Dr. Lydia E. Kavraki’s list of accomplishments, accolades, and titles is almost too much to process—the computer scientist is currently the Noah Harding Professor of Computer Science and Bioengineering at Rice University, but she also holds an appointment at the Department of Structural and Computational Biology and Molecular Biophysics at the Baylor College of Medicine in Houston, in addition to sitting on a number of advisory boards for various publications, holding fellowships and memberships at a whole mess of associations and institutions, and running her own lab at Rice. It may sound a bit dry, until you realize what Kavraki’s work consists of: She makes robots work. It’s not bad work if you can get it (or, alternately, you’re brilliant enough to do it).
Kavraki’s work is incredibly complex (to put it mildly), but her robotics work essentially boils down to path planning for robots—making sure they have a collision-free path to follow. Her method, the Probabilistic Roadmap Method (PRM), is hailed for providing a paradigm shift across the robotics community, as it utilizes randomizing and sampling-based motion planners to path plan, a simpler technique than had been previously used (one that meant that all applicable path space had to be explored and taken into account).
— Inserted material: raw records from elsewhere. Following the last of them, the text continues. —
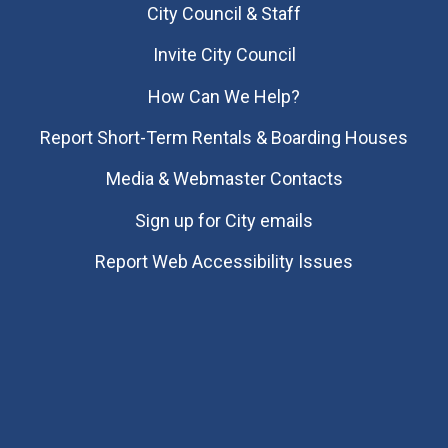
City Council & Staff
Invite City Council
How Can We Help?
Report Short-Term Rentals & Boarding Houses
Media & Webmaster Contacts
Sign up for City emails
Report Web Accessibility Issues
Kavraki also helped write the book on the subject—literally: Her Principles of Robot Motion is the preeminent text on the subject. She also developed the Open Motion Planning Library, part of the Robot Operating System, which is referred to as “the Unix of robotics”—it’s that essential to modern robotic movement. Kavraki’s research is highly applicable across all sorts of robotics, including previously unsolvable problems like how to dock an airspace shuttle to an orbiting space station and “teaching” robots how to tie knots when suturing in a surgical environment.
Kavraki’s expertise also extends to the world of bioinformatics, and her work there applies to the structure and flexibility of molecules, just in case she didn’t have enough to do already.
In 2000, Kavraki won the Association for Computing Machinery (ACM) Grace Murray Hopper Award for her technical contributions, an incredibly special award that only goes to a computer professional who makes a single, significant technical or service contribution at or before age 35. (How special? On five occasions, the award wasn’t given out; their standards are just that high.) She’s also got a Sloan Fellowship, an NSF CAREER award, recognition as a top young investigator from the MIT Technology Review magazine, a “Brilliant 10” designation from Popular Science, and a 2002 inclusion from Technology Review on annual list of 35 innovators under the age of 35, just to keep things interesting (and lauded).
For now, Kavraki continues to teach at Rice University, with her own Kavraki Lab bent on researching the two prongs of her scientific interests: robotics and bioinformatics and biomedicine. By all accounts, Kavraki’s brilliance in the lab translates to the classroom, as she is a recipient of Rice’s own Duncan Award for excellence in research and teaching. Kavraki’s dedication to the advancement of not only her research, but her students and science in general, is clear enough already, though beautifully minimized with one line on her Rice website linking out to still more accomplishments and awards, those of others dear to her, reading simply, “I am most proud of the accomplishments and awards of my students.”